[Saved data entries]
──────────────────────────────

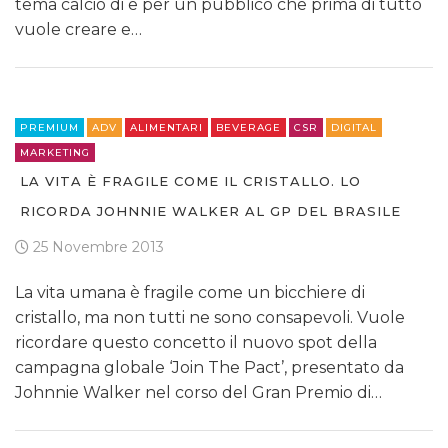
tema calcio di e per un pubblico che prima di tutto
vuole creare e…
PREMIUM
ADV
ALIMENTARI
BEVERAGE
CSR
DIGITAL
MARKETING
LA VITA È FRAGILE COME IL CRISTALLO. LO
RICORDA JOHNNIE WALKER AL GP DEL BRASILE
25 Novembre 2013
La vita umana è fragile come un bicchiere di
cristallo, ma non tutti ne sono consapevoli. Vuole
ricordare questo concetto il nuovo spot della
campagna globale ‘Join The Pact’, presentato da
Johnnie Walker nel corso del Gran Premio di…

──────────────────────────────

Problem: Word-for-word repeat, images excluded: return all the data.

Answer box:
tema calcio di e per un pubblico che prima di tutto
vuole creare e…
PREMIUM
ADV
ALIMENTARI
BEVERAGE
CSR
DIGITAL
MARKETING
LA VITA È FRAGILE COME IL CRISTALLO. LO
RICORDA JOHNNIE WALKER AL GP DEL BRASILE
25 Novembre 2013
La vita umana è fragile come un bicchiere di
cristallo, ma non tutti ne sono consapevoli. Vuole
ricordare questo concetto il nuovo spot della
campagna globale ‘Join The Pact’, presentato da
Johnnie Walker nel corso del Gran Premio di…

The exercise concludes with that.